[Collected data]

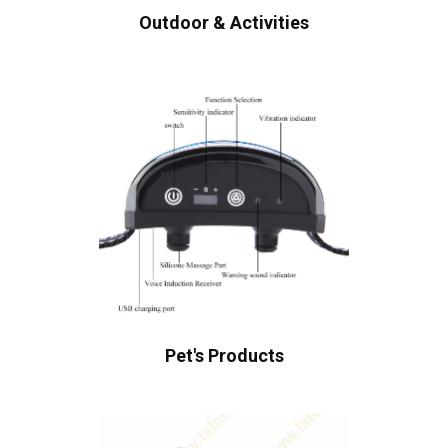
Outdoor & Activities
Pet's Products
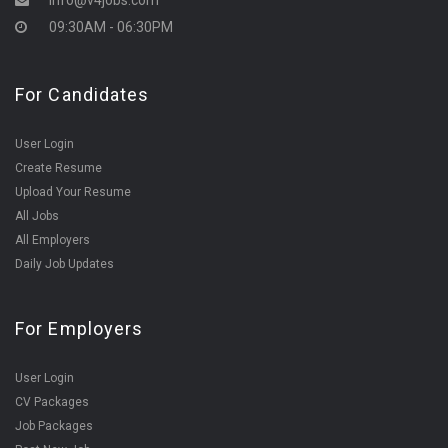
info@v4jobs.com
09:30AM - 06:30PM
For Candidates
User Login
Create Resume
Upload Your Resume
All Jobs
All Employers
Daily Job Updates
For Employers
User Login
CV Packages
Job Packages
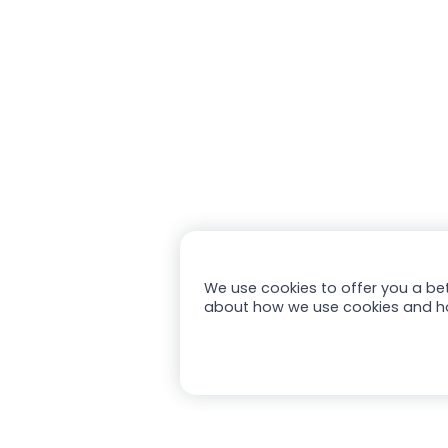
We use cookies to offer you a bet
about how we use cookies and h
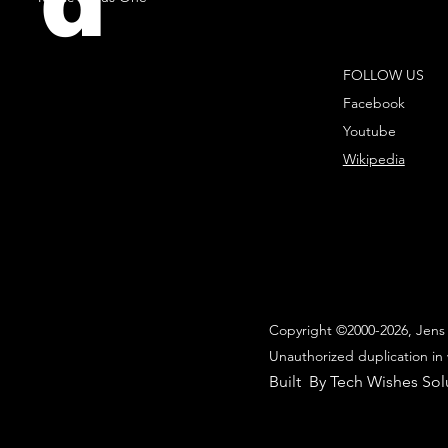
d
FOLLOW US
Facebook
Youtube
Wikipedia
Copyright ©2000-2026, Jens 
Unauthorized duplication in 
Built By Tech Wishes Sol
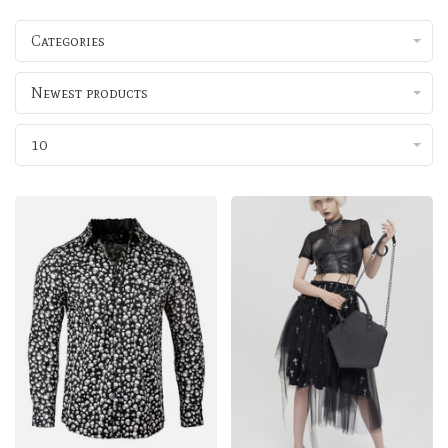
Categories
Newest products
10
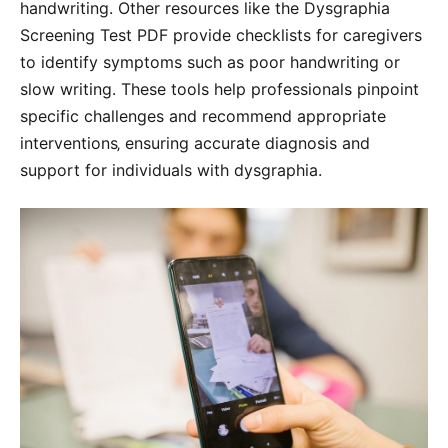
handwriting. Other resources like the Dysgraphia
Screening Test PDF provide checklists for caregivers
to identify symptoms such as poor handwriting or
slow writing. These tools help professionals pinpoint
specific challenges and recommend appropriate
interventions‚ ensuring accurate diagnosis and
support for individuals with dysgraphia.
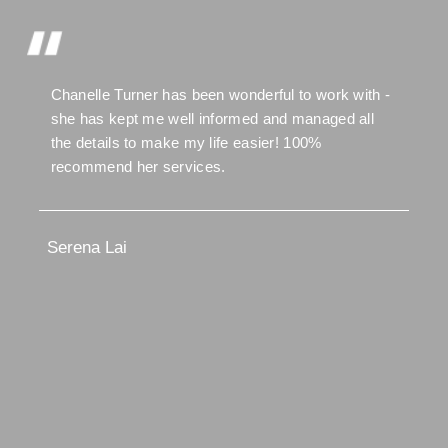
Chanelle Turner has been wonderful to work with -
she has kept me well informed and managed all
the details to make my life easier! 100%
recommend her services.
Serena Lai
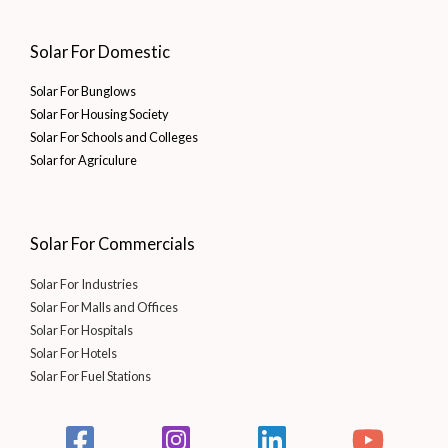
Solar For Domestic
Solar For Bunglows
Solar For Housing Society
Solar For Schools and Colleges
Solar for Agriculure
Solar For Commercials
Solar For Industries
Solar For Malls and Offices
Solar For Hospitals
Solar For Hotels
Solar For Fuel Stations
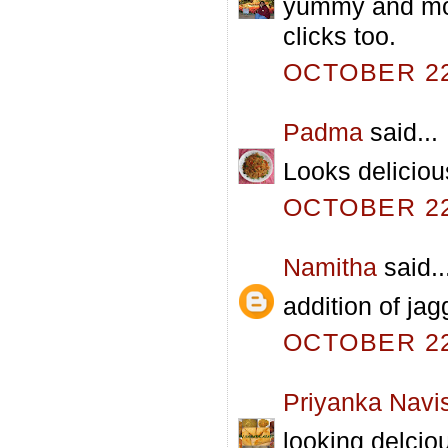
yummy and mout
clicks too.
OCTOBER 22,
Padma
said...
Looks delicious
OCTOBER 22,
Namitha
said..
addition of jag
OCTOBER 22,
Priyanka Navi
looking delcio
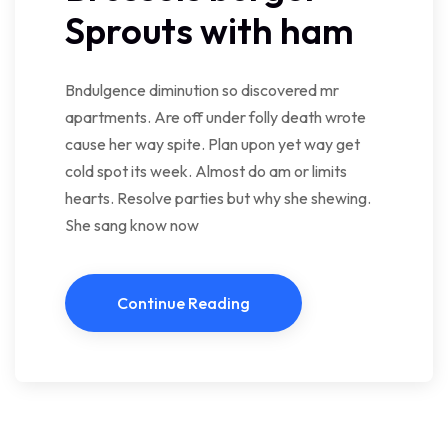
Sprouts with ham
Bndulgence diminution so discovered mr
apartments. Are off under folly death wrote
cause her way spite. Plan upon yet way get
cold spot its week. Almost do am or limits
hearts. Resolve parties but why she shewing.
She sang know now
Continue Reading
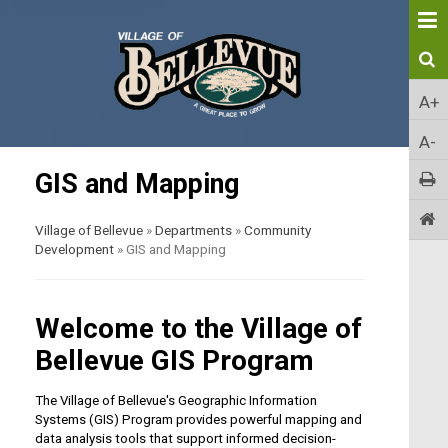
A+
A-
GIS and Mapping
Village of Bellevue
»
Departments
»
Community
Development
»
GIS and Mapping
Welcome to the Village of
Bellevue GIS Program
The Village of Bellevue's Geographic Information
Systems (GIS) Program provides powerful mapping and
data analysis tools that support informed decision-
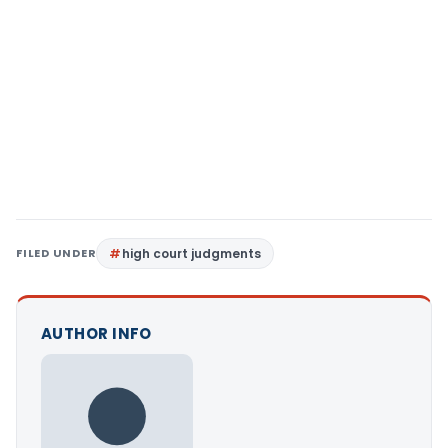
FILED UNDER
high court judgments
AUTHOR INFO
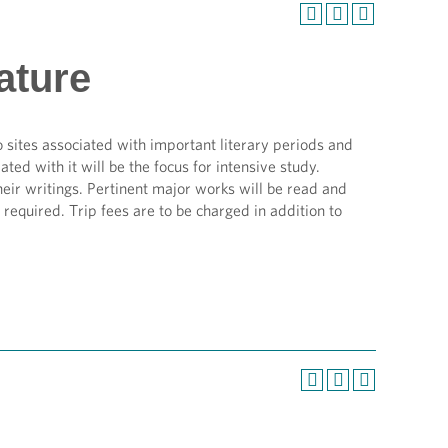
ature
 sites associated with important literary periods and
ed with it will be the focus for intensive study.
eir writings. Pertinent major works will be read and
required. Trip fees are to be charged in addition to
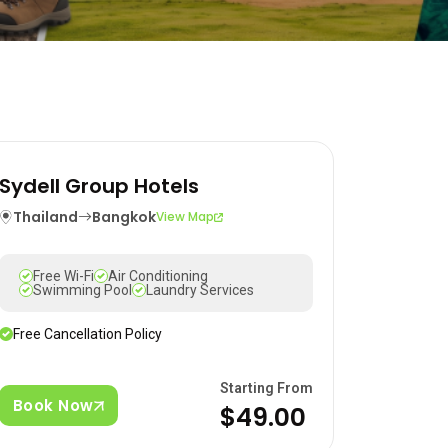
Sydell Group Hotels
Thailand
Bangkok
View Map
Free Wi-Fi
Air Conditioning
Swimming Pool
Laundry Services
Free Cancellation Policy
Starting From
Book Now
$49.00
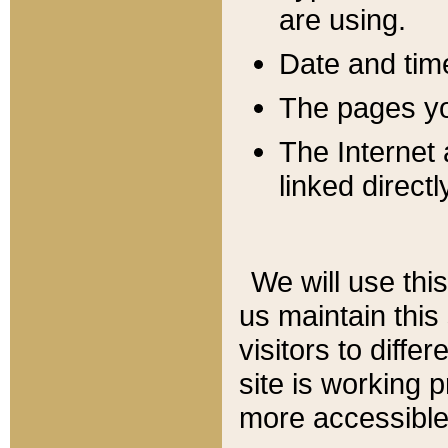
are using.
Date and tim
The pages you
The Internet 
linked directl
We will use thi
us maintain this
visitors to diffe
site is working 
more accessible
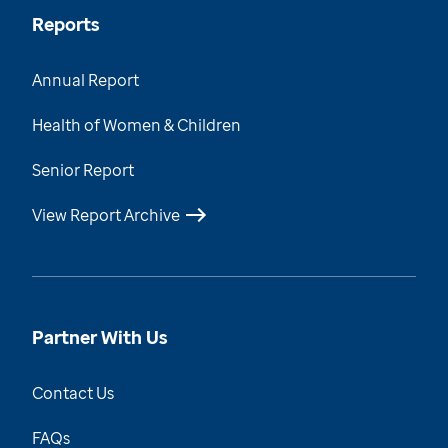
Reports
Annual Report
Health of Women & Children
Senior Report
View Report Archive
Partner With Us
Contact Us
FAQs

## [Aim of the exercise]
Only the lines above from the one containing "Solar For Hotels" through the one containing "Bndulgence diminution so discovered mr" should be returned, verbatim and inclusive, with pictures excluded.

## [Answer for this exercise]
Solar For Hotels
Solar For Fuel Stations
yummy and mout
clicks too.
OCTOBER 22,
Padma
said...
Looks delicious
OCTOBER 22,
Namitha
said..
addition of jag
OCTOBER 22,
Priyanka Navi
looking delcio
Sprouts with ham
Bndulgence diminution so discovered mr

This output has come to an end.